By some measures, the EEOC has not been working well. The union awarded the EEOC an "F" for its performance in 2008. "Rock bottom staffing and record high charges of discrimination add up to another failing grade for the beleaguered civil rights agency," the National Council of EEOC Locals complained in a recent press release.

"This means if you knock on EEOC's door for help you can expect to wait a long time before anyone answers," said Martin.

Resources have languished over the eight years of the Bush administration. The agency's requests to hire support staff, investigators, attorneys, administrative judges and mediators to replace those who departed the agency have been largely unheeded.

"We just haven't had the money to replace most of them," said Inzeo.

The shortages frustrate many longtime EEOC employees who have seen their efforts to combat workplace discrimination suffer. "People say, 'I wanted to work at this agency because its work is important, but I'm so bogged down I can't get to hearings or I can't investigate my cases,'" said Martin.

"Generally speaking, people feel pinched," said Ishimaru. "People are tired of being told to do more with less."

Andrew complained the EEOC has been "sort of leaderless" under the previous chairman, Naomi Earp, a Bush appointee. "We do have a lot of hope that with new leadership, we can get the staffing we need," she said.

The Bush administration left one position on the five-member commission vacant for most of the last two years, leaving two Democrats and two Republicans on the board and often resulting in two-two tie votes. "Everything is pretty much deadlocked," said Martin.

Adding to discontent within the agency is the EEOC's move in November from its old location at 18th and L streets N.W. in the heart of downtown to its new headquarters in NoMa, the one-time industrial neighborhood north of Union Station that is being redeveloped with commercial and residential projects.

The agency leases more than three floors of space at "One Noma Station," on M Street, N.E., inside a converted warehouse surrounded by construction cranes. The EEOC corridors have a sleek, spare look, with red and white decor and glass doors.

"Employees hate it," said Martin. "There just are not a lot of amenities. The area will be up and coming, but not everyone is of the mindset of being the first ones."

Complaints are common about temperature fluctuations, tight quarters and the lack of underground parking, banks, and restaurants. Beyond that is a sense that the civil rights agency has been moved off the beaten track, particularly in comparison to the previous downtown location.
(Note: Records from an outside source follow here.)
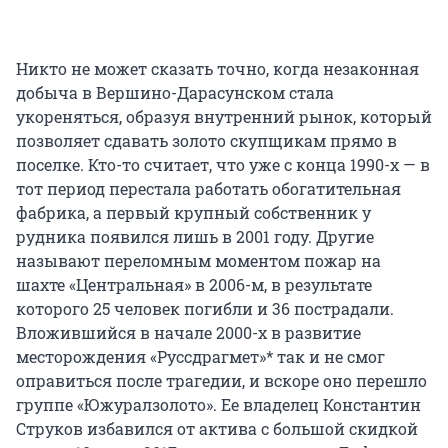
Никто не может сказать точно, когда незаконная
добыча в Вершино-Дарасунском стала
укореняться, образуя внутренний рынок, который
позволяет сдавать золото скупщикам прямо в
поселке. Кто-то считает, что уже с конца 1990-х — в
тот период перестала работать обогатительная
фабрика, а первый крупный собственник у
рудника появился лишь в 2001 году. Другие
называют переломным моментом пожар на
шахте «Центральная» в 2006-м, в результате
которого 25 человек погибли и 36 пострадали.
Вложившийся в начале 2000-х в развитие
месторождения «Руссдрагмет»* так и не смог
оправиться после трагедии, и вскоре оно перешло
группе «Южуралзолото». Ее владелец Константин
Струков избавился от актива с большой скидкой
In addition to the headquarters, the new location houses the EEOC's Washington field office. EEOC officials worry that the tight security at the building ¿ the space is also shared with the Bureau of Alcohol, Tobacco, Firearms and Explosives - may discourage some discrimination victims from entering the office to file a complaint.

"A field office should be in a place where it's easily accessible," said Andrew. "At One NoMa, a member of the public who wants to file a complaint can't just walk in. They have to be screened and escorted."

With the arrival of a president who once worked as a civil rights attorney, EEOC employees say they are hoping the agency will see better times.

"The new Administration brings new possibilities to the EEOC," Ishimaru told staff members in his e-mail.

"Many employees are very hopeful, but it's tempered with concern about whether they can do things for us because of the wars and the bailout," said Martin. "We do have a lot of hope that with new leadership, we can get the staffing we need."

"People who work at this agency are committed," said Inzeo. "They've been doing their jobs. There's a good bit of optimism that we'll do good and better things."